*** Block opens ***

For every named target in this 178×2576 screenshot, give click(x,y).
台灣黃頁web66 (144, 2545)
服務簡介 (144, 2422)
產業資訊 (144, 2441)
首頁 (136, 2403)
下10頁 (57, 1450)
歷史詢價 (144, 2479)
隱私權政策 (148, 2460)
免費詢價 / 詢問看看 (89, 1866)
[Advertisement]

*** Block closes ***

■ The task ■
The entries shown above must be reproduced in full, exactly as written.

■ Solution to this problem ■
For every named target in this 178×2576 screenshot, give click(x,y).
台灣黃頁web66 (144, 2545)
服務簡介 (144, 2422)
產業資訊 (144, 2441)
首頁 (136, 2403)
下10頁 (57, 1450)
歷史詢價 (144, 2479)
隱私權政策 (148, 2460)
免費詢價 / 詢問看看 (89, 1866)
[Advertisement]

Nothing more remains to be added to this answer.